### THE PROBLEM
Retype exactly what appears below from the line containing "Radio Siboney en su móvil" down to the line containing "teröristin etkisiz hale", keeping both end lines. Do not include pictures.

### DATA SUPPLIED
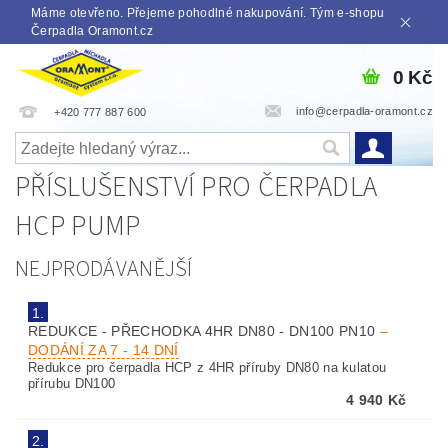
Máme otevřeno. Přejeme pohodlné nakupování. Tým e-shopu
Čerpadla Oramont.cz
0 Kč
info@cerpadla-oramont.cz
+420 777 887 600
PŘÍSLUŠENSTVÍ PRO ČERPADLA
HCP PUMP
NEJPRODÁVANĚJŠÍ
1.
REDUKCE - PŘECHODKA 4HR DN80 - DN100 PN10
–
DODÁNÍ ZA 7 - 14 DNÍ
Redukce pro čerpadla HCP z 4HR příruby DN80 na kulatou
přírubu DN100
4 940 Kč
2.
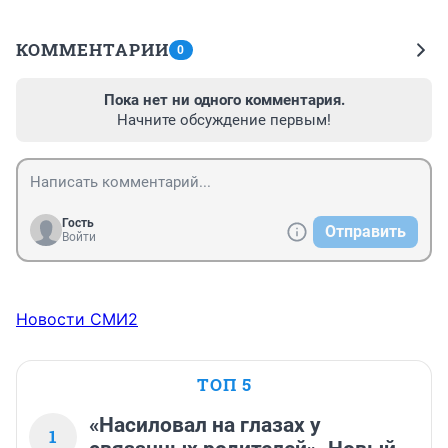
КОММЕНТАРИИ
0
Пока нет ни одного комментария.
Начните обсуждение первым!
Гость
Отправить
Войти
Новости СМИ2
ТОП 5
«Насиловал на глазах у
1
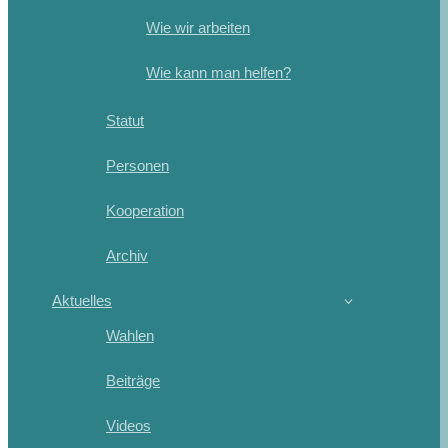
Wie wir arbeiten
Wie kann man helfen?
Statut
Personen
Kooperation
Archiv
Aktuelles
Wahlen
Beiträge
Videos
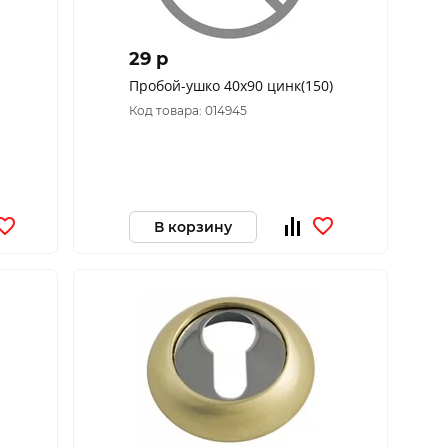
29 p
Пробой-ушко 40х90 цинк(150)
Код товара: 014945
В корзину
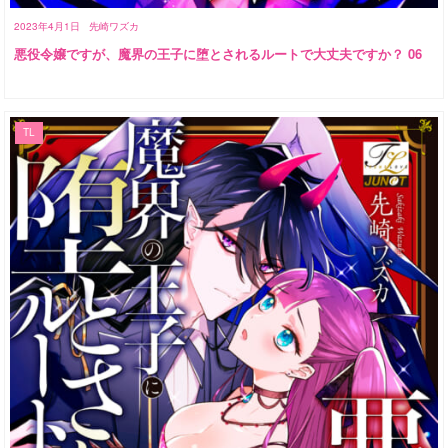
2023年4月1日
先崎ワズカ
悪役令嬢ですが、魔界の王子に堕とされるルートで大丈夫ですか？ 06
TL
* * *
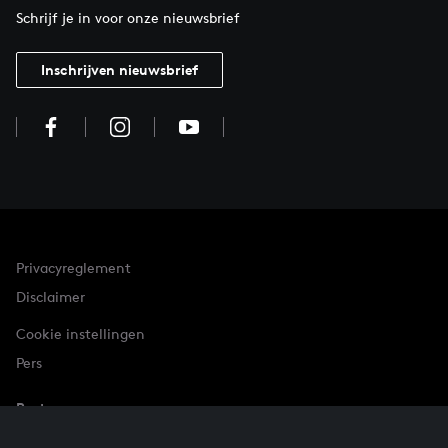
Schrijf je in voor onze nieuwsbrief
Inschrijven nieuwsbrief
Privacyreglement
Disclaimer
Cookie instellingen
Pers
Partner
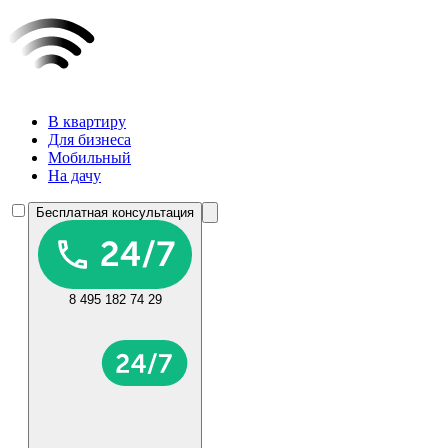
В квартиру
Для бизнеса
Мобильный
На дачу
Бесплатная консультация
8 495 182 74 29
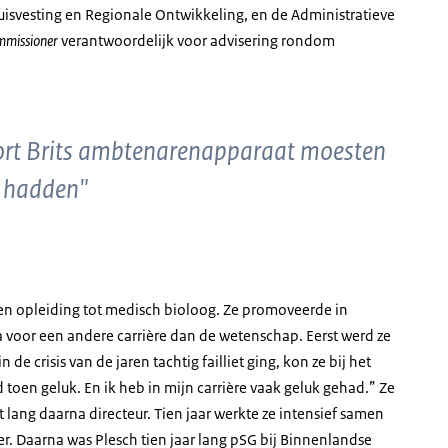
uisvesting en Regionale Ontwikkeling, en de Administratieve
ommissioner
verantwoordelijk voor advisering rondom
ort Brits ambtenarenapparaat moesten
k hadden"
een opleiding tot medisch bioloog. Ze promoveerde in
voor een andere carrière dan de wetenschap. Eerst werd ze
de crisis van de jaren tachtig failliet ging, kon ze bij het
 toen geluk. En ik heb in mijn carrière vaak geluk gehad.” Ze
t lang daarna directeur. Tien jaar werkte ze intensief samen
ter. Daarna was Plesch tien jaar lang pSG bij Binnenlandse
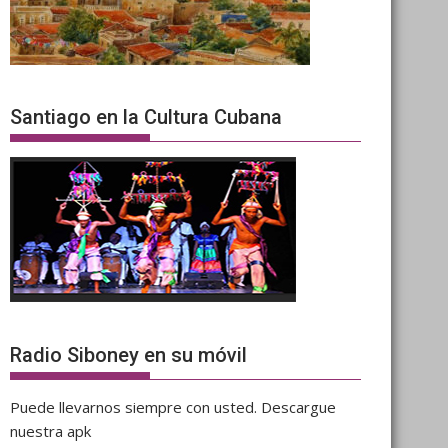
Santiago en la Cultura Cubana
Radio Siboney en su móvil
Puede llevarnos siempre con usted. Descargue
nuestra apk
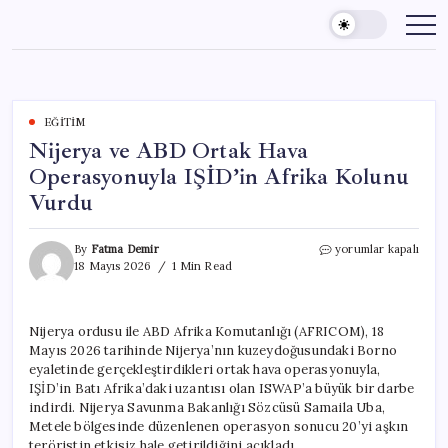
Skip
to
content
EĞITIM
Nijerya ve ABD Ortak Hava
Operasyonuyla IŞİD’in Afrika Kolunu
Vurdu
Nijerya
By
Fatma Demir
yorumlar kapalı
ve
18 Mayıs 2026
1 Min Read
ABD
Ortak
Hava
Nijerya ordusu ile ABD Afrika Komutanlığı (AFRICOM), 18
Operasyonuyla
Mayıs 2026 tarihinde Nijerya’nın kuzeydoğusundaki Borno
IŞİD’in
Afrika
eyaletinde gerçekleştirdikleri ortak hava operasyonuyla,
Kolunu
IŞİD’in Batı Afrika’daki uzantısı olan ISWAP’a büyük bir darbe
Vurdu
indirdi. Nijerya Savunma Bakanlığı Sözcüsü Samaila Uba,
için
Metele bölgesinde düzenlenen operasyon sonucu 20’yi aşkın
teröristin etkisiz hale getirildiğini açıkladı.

### SOLVED EXERCISE
Radio Siboney en su móvil
Puede llevarnos siempre con usted. Descargue
nuestra apk
Skip
to
content
EĞITIM
Nijerya ve ABD Ortak Hava
Operasyonuyla IŞİD’in Afrika Kolunu
Vurdu
Nijerya
By
Fatma Demir
yorumlar kapalı
ve
18 Mayıs 2026
1 Min Read
ABD
Ortak
Hava
Nijerya ordusu ile ABD Afrika Komutanlığı (AFRICOM), 18
Operasyonuyla
Mayıs 2026 tarihinde Nijerya’nın kuzeydoğusundaki Borno
IŞİD’in
Afrika
eyaletinde gerçekleştirdikleri ortak hava operasyonuyla,
Kolunu
IŞİD’in Batı Afrika’daki uzantısı olan ISWAP’a büyük bir darbe
Vurdu
indirdi. Nijerya Savunma Bakanlığı Sözcüsü Samaila Uba,
için
Metele bölgesinde düzenlenen operasyon sonucu 20’yi aşkın
teröristin etkisiz hale getirildiğini açıkladı.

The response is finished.